Campus - 19.12.2022 - 10:58 

HSG professor speaks at Ukrainian university about reconstruction

Recently, HSG innovation expert Oliver Gassmann gave a lecture to students at Ukraine's Odesa National Economics University on how the reconstruction of the war-damaged country could work. 

As a world-renowned innovation expert, HSG professor Oliver Gassmann regularly speaks to top managers and at international events. But the lecture he gave on 13 December to about 50 students from the Ukrainian University of Odessa left a deep impression on Gassmann: "At the beginning of the event, there was an alarm telling the students that they should seek safety in case of an air alert. There was also almost only women in the audience, as most of the men were busy with national defence."

He spoke to the group of business students at the Odesa National Economics University online from St.Gallen. The University of Odessa on coast of the Black Sea, is one of the oldest and most important universities in Ukraine, has completely switched over to online teaching because of the war. Power supply and security are not guaranteed in the University buildings. 

"It was immediately clear to me that I wanted to help"

Gassmann, who holds the Chair of Innovation Management at the HSG Institute of Technology Management, received a request from the Ukrainian university in autumn. They wanted additional material on the globally established St.Gallen Business Model Navigator for its teaching. "It was immediately clear to me that I wanted to support the Ukrainian lecturers and students in solidarity," says Gassmann. "I provided them with case studies and more. And I offered to present Navigator in a lecture to those responsible at the university, also addressing challenges in Ukraine."
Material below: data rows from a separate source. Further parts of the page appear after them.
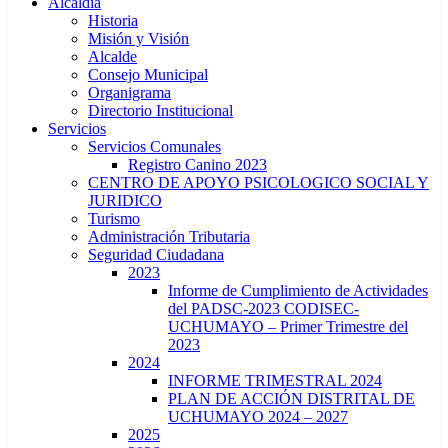
Alcaldía
Historia
Misión y Visión
Alcalde
Consejo Municipal
Organigrama
Directorio Institucional
Servicios
Servicios Comunales
Registro Canino 2023
CENTRO DE APOYO PSICOLOGICO SOCIAL Y
JURIDICO
Turismo
Administración Tributaria
Seguridad Ciudadana
2023
Informe de Cumplimiento de Actividades
del PADSC-2023 CODISEC-
UCHUMAYO – Primer Trimestre del
2023
2024
INFORME TRIMESTRAL 2024
PLAN DE ACCIÓN DISTRITAL DE
UCHUMAYO 2024 – 2027
2025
Gassmann's lecture rounded off a semester during which students at the Ukrainian University of Economics had used the St.Gallen Business Model Navigator to design concepts for their start-ups.

Starting a business as a question of existence

Before the war, the Ukrainian economy had an economic power of around 200 billion euros. Due to the war, this output has plummeted massively. "For many people in Ukraine, setting up new businesses is also a long-term existential question," says Gassmann. Because the war has left many unemployed with a devastated economy.  
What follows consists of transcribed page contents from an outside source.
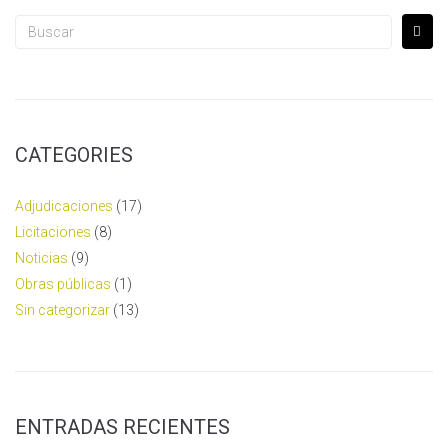
CATEGORIES
Adjudicaciones
(17)
Licitaciones
(8)
Noticias
(9)
Obras públicas
(1)
Sin categorizar
(13)
ENTRADAS RECIENTES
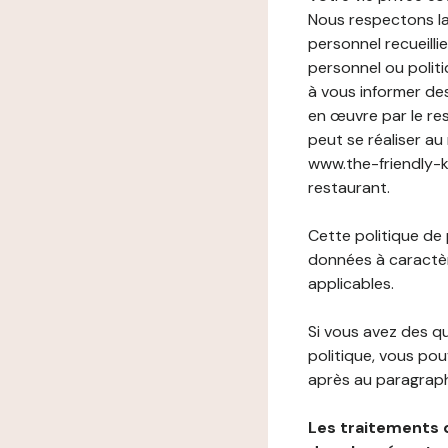
Nous respectons la
personnel recueilli
personnel ou politi
à vous informer de
en œuvre par le re
peut se réaliser au
www.the-friendly-ki
restaurant.
Cette politique de
données à caractèr
applicables.
Si vous avez des 
politique, vous po
après au paragraph
Les traitements 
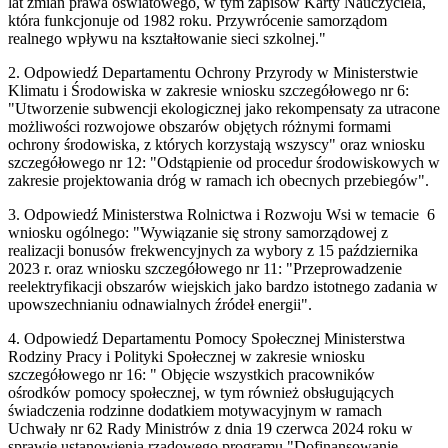
lat zmian prawa oświatowego, w tym zapisów Karty Nauczyciela,
która funkcjonuje od 1982 roku. Przywrócenie samorządom
realnego wpływu na kształtowanie sieci szkolnej."
2. Odpowiedź Departamentu Ochrony Przyrody w Ministerstwie
Klimatu i Środowiska w zakresie wniosku szczegółowego nr 6:
"Utworzenie subwencji ekologicznej jako rekompensaty za utracone
możliwości rozwojowe obszarów objętych różnymi formami
ochrony środowiska, z których korzystają wszyscy" oraz wniosku
szczegółowego nr 12: "Odstąpienie od procedur środowiskowych w
zakresie projektowania dróg w ramach ich obecnych przebiegów".
3. Odpowiedź Ministerstwa Rolnictwa i Rozwoju Wsi w temacie 6
wniosku ogólnego: "Wywiązanie się strony samorządowej z
realizacji bonusów frekwencyjnych za wybory z 15 października
2023 r. oraz wniosku szczegółowego nr 11: "Przeprowadzenie
reelektryfikacji obszarów wiejskich jako bardzo istotnego zadania w
upowszechnianiu odnawialnych źródeł energii".
4. Odpowiedź Departamentu Pomocy Społecznej Ministerstwa
Rodziny Pracy i Polityki Społecznej w zakresie wniosku
szczegółowego nr 16: " Objęcie wszystkich pracowników
ośrodków pomocy społecznej, w tym również obsługujących
świadczenia rodzinne dodatkiem motywacyjnym w ramach
Uchwały nr 62 Rady Ministrów z dnia 19 czerwca 2024 roku w
sprawie ustanowienia rządowego programu "Dofinansowanie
In conferences, the international community has already promised to invest hundreds of billions in the reconstruction of the country. "This new beginning can also be an opportunity for Ukraine to transform its economy," says Gassmann. Until now, he says, the country has mainly exported raw materials such as wheat, sunflower oil and iron ore. "A new Ukrainian economy could focus on more value creation at home." For this, he said, the interaction of the huge, internationally financed reconstruction plan and the business ideas of the Ukrainian people on the ground is needed.

"Ideally, the money should meet well-developed business models on the ground," says Gassmann. "For example, Ukraine is generally known as a country with a lot of IT expertise. Sectors such as IT and services should therefore grow during reconstruction." But in the area of physical goods, Ukraine also has some highly modern factories in the vicinity of Kiev. 

In his lecture, Gassmann presented the students with examples of successful business models - such as that of BillionBricks for sustainable and simple residential buildings in emerging countries, which are partially financed by the electricity from the solar panels on the roofs of the houses

This was followed by a 45-minute discussion during which students could ask questions. The lecture was recorded and will continue to be used in the start-up course at Odesa National Economics University in the future. Gassmann says he is happy if he can use it to help build Ukrainian start-ups. He felt a lot of drive from the young people. "I was impressed by how they continue to work on their future on site under the most difficult circumstances," says Gassmann.